Although the data below contains pictures, please reproduce only its words, exactly.

[Opening SOURCE MATERIAL section]

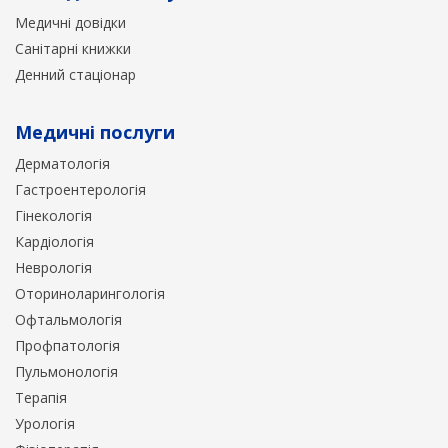
Медичні довідки
Санітарні книжки
Денний стаціонар
Медичні послуги
Дерматологія
Гастроентерологія
Гінекологія
Кардіологія
Неврологія
Оториноларингологія
Офтальмологія
Профпатологія
Пульмонологія
Терапія
Урологія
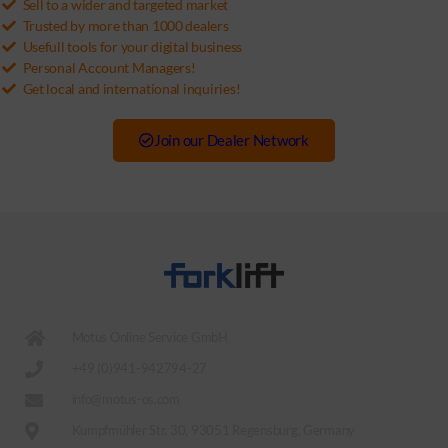
Sell to a wider and targeted market
Trusted by more than 1000 dealers
Usefull tools for your digital business
Personal Account Managers!
Get local and international inquiries!
Join our Dealer Network
Motus Online Service GmbH
+49 (0)941-942794-27
info@motus-os.com
Kumpfmühler Str. 30, 93051 Regensburg, Germany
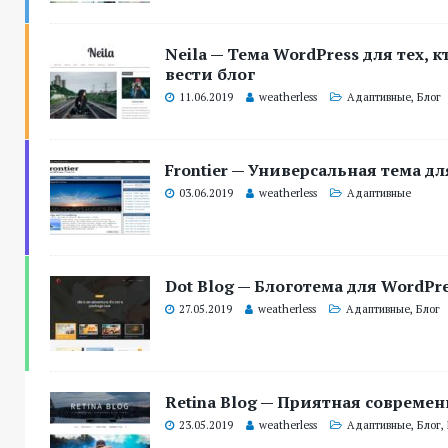
Neila — Тема WordPress для тех, к
вести блог
11.06.2019
weatherless
Адаптивные
,
Блог
Frontier — Универсальная тема дл
03.06.2019
weatherless
Адаптивные
Dot Blog — Блоготема для WordPr
27.05.2019
weatherless
Адаптивные
,
Блог
Retina Blog — Приятная современ
23.05.2019
weatherless
Адаптивные
,
Блог
,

[Closing SOURCE MATERIAL section]

RESULT OF THE TASK
Медичні довідки
Санітарні книжки
Денний стаціонар
Медичні послуги
Дерматологія
Гастроентерологія
Гінекологія
Кардіологія
Неврологія
Оториноларингологія
Офтальмологія
Профпатологія
Пульмонологія
Терапія
Урологія
Sell to a wider and targeted market
Trusted by more than 1000 dealers
Usefull tools for your digital business
Personal Account Managers!
Get local and international inquiries!
Join our Dealer Network
Motus Online Service GmbH
+49 (0)941-942794-27
info@motus-os.com
Kumpfmühler Str. 30, 93051 Regensburg, Germany
Neila — Тема WordPress для тех, к
вести блог
11.06.2019
weatherless
Адаптивные
,
Блог
Frontier — Универсальная тема дл
03.06.2019
weatherless
Адаптивные
Dot Blog — Блоготема для WordPr
27.05.2019
weatherless
Адаптивные
,
Блог
Retina Blog — Приятная современ
23.05.2019
weatherless
Адаптивные
,
Блог
,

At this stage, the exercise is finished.